The embedded Linux team at Wind River is a commercial Linux distribution that most of our customers build from source. When building everything from source, there is a bootstrapping problem where the build tools used to compile the source packages must first be built using the tools installed on build computer. This makes the build process very dependent on the state of Linux system the distribution is being built on.
Ideally Wind River Linux will build on any Linux distribution that our customer chooses, but realistically the supported distributions has been restricted to:
As newer versions are releases we also test build on them as time and resources permits.
The Host Test Lab or Hostel is where all the coverage building on the various Linux distributions is done.
Running RedHat 4 on newer hardware is getting more and more difficult and needing to be able to quickly create and erase installations of a host distributions leads fairly obviously to virtualization. The first test was to run a Wind River Linux build on the following virtualization platforms:
This test was done in late 2009 on some Optiplex 760 (dual core Core2Duo 4GB RAM) and the results were a little surprising: VMware Player and Xen at 25% overhead, KVM at 100% and VirtualBox at 200% overhead.
I did some research but I can only speculate. Xen and VMware support PCI passthrough where a PCI traffic is routed directly from guest to physical hardware by the hypervisor. Qemu has an IO thread that collects IO requests and if this is true, then this could be the bottleneck.
I plan to re-run this test to see if the KVM performance has improved.
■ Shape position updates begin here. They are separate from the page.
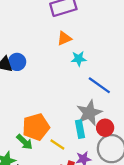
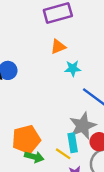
green arrow: (25, 142) -> (34, 157), moved, turned -30
yellow line: (57, 144) -> (63, 154), moved

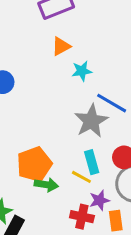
gray star: (83, 126) -> (91, 121), moved

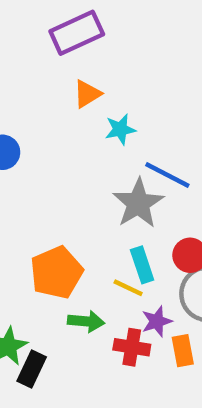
green arrow: (46, 185) -> (86, 321), moved

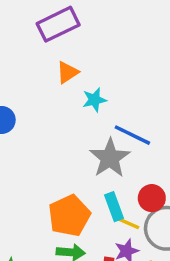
orange pentagon: (56, 272) -> (69, 216), moved
yellow line: (128, 288) -> (128, 223), moved

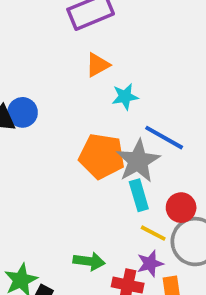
cyan rectangle: (114, 207) -> (139, 195), moved
orange pentagon: (69, 216) -> (102, 156), moved, turned 30

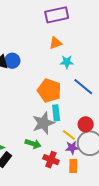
gray star: (138, 161) -> (43, 123), moved
cyan rectangle: (139, 195) -> (56, 113), moved
purple star: (150, 264) -> (72, 148), moved

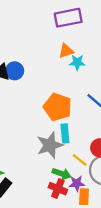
cyan star: (67, 62) -> (77, 62), moved
green arrow: (33, 144) -> (62, 174), moved
purple star: (72, 148) -> (77, 183), moved

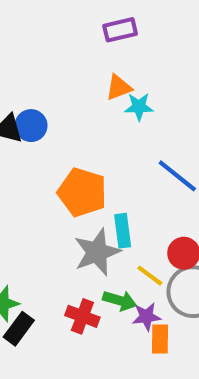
purple rectangle: (68, 18) -> (120, 30), size x0.7
orange pentagon: (58, 107) -> (82, 192), moved
red cross: (58, 189) -> (82, 316), moved

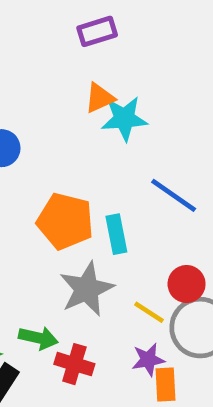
cyan star: (139, 107) -> (124, 119), size x1.4
cyan rectangle: (123, 231) -> (116, 234), moved
green arrow: (120, 301) -> (38, 338), moved

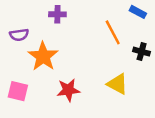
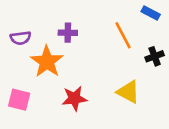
purple cross: (57, 14) -> (68, 33), moved
black cross: (142, 52) -> (155, 56), turned -35

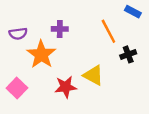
black cross: (155, 56) -> (128, 54), moved
yellow triangle: (128, 92) -> (93, 75), moved
pink square: (19, 100) -> (17, 88), turned 30

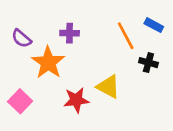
blue rectangle: (133, 12) -> (154, 25), moved
purple semicircle: (18, 34) -> (21, 38), turned 48
black cross: (128, 54) -> (148, 63), turned 35

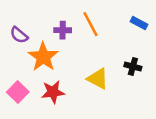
orange line: (126, 36) -> (91, 24), moved
black cross: (148, 63) -> (133, 67), moved
red star: (76, 100) -> (53, 92), moved

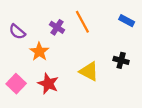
purple cross: (63, 30) -> (57, 27), turned 32
orange star: (43, 57) -> (39, 52), size x0.7
red star: (53, 92) -> (48, 84), turned 30

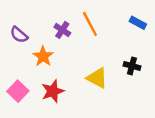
red star: (48, 84) -> (53, 91), turned 30

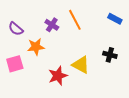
orange star: (43, 56) -> (36, 47), turned 30
pink square: (18, 91) -> (15, 64), moved, turned 30
red star: (53, 91) -> (58, 76), moved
The standard virtualization method uses images to create new instances. With all the combinations of distro and architecture I was looking at over 30 different images. I was also worried that the images would not be easily moved from one virtualization solution to another. I did some research and found Cobbler which was the only provisioning system to list support for RedHat, Debian and Suse. Using cobbler to manage network or PXE installs simplifies that creation of all the VMs. In the end all I had to manage was 5 files: a kickstart for all RedHat and Fedora systems, 2 preseeds for Ubuntu and Debian and 2 autoyast.xml files for OpenSuse and SLED.
Pros of cobbler approach
Cons
I have written several other documents on setting up Cobbler on Debian Squeeze and the other infrastructure needed to get all these distros installed
Cobbler Package Port from Ubuntu to Debian Cobbler Setup
I will be uploading the configs to their own github repo.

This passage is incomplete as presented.